[Input data]
┌────────
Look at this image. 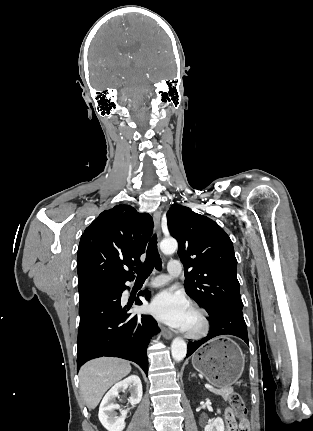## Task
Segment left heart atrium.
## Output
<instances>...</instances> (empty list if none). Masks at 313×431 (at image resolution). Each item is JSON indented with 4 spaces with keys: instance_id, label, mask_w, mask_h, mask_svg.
└────────
[Exercise goal]
Nothing but the lines from the one that contains "Segment left heart atrium." through the end of the data above should appear, each reproduced exactly.

[Result of this exercise]
Segment left heart atrium.
## Output
<instances>...</instances> (empty list if none). Masks at 313×431 (at image resolution). Each item is JSON indented with 4 spaces with keys: instance_id, label, mask_w, mask_h, mask_svg.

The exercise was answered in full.